SEATTLE — Starbucks is accelerating plans to add more drive-thrus and to-go only locations and will focus on relocating stores away from low-traffic malls.

Under the company’s “Bridge to the Future” plan, store transformations will occur in the next 12 to 18 months instead of the original three- to five-year timeframe.

“This transformation is particularly true in dense metro area,” said Kevin R. Johnson, chief executive officer at Starbucks. “Over the last two years, we studied how customers experience our stores in dense markets and have realized that increased mobile pickup orders were crowding our stores and reducing the quality of the experience for many customers.”

The company will add more stores modeled after its first pick-up only location, which launched in New York City in 2019. It also will continue rolling out curbside pickup and delivery services at existing locations.

Stores began reopening for delivery, drive-thru and takeout in the second week of May and are tracking slightly above the forecasted recovery curve, Mr.

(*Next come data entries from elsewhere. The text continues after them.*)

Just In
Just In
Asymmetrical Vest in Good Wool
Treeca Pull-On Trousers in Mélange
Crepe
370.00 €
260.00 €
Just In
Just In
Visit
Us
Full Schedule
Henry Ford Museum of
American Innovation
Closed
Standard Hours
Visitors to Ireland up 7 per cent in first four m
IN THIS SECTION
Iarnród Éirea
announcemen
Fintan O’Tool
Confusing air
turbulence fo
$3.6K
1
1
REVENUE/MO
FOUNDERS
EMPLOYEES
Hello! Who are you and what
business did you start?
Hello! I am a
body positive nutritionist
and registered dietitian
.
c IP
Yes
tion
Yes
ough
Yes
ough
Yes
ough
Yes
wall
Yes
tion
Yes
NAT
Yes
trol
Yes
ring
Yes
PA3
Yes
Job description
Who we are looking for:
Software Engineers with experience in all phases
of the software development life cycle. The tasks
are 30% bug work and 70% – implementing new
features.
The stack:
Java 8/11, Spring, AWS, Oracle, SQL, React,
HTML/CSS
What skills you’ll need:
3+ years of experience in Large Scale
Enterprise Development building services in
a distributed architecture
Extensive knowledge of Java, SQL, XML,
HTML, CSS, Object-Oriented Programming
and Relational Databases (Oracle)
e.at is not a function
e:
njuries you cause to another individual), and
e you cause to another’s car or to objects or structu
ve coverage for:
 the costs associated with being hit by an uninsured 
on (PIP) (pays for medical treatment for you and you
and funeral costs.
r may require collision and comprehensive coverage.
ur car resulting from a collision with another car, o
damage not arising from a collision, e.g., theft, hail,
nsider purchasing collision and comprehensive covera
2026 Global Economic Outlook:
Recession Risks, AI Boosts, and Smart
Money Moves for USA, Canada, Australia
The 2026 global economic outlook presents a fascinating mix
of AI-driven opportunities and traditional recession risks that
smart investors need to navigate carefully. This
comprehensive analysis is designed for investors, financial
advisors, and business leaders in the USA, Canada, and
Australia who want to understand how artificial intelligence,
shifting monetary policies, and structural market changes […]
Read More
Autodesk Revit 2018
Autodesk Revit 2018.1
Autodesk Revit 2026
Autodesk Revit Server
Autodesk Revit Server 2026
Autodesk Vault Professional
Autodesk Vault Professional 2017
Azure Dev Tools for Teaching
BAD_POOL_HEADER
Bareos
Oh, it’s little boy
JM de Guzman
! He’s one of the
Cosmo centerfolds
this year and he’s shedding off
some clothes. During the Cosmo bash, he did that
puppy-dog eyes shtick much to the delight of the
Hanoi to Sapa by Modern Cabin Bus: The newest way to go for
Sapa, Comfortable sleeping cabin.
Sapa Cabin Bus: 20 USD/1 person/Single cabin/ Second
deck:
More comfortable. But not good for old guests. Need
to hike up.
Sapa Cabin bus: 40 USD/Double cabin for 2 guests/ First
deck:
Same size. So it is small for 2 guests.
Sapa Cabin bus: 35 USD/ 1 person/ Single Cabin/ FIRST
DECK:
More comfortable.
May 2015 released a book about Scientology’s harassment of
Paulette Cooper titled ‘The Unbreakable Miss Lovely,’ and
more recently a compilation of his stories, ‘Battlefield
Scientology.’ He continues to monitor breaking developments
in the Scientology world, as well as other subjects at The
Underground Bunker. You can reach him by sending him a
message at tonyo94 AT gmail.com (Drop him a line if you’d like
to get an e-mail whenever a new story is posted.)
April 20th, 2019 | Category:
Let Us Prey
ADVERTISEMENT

Johnson said. The company has regained between 60% and 65% of prior-year comparable US store sales while reopening under modified operations and reduced hours.

“We are pleased with our progress, but we are by no means immune to this global pandemic,” Mr. Johnson said. “We know that it will take time to fully recover and post positive comparable-store sales growth.”

The company expects reduced hours to continue for the foreseeable future, even as social distancing guidelines and restrictions on businesses continue to ease.

“Consumers will be cautious as they return to work or go back to school,” Mr. Johnson said. “And with over 36 million Americans suddenly out of work and concerned about their future, there are questions about the overall shape of the economic recovery in this COVID-19 economy.”

Starbucks has asked landlords for rent breaks for its corporate-owned units beginning in June. It also extended its unpaid leave policy through the end of September.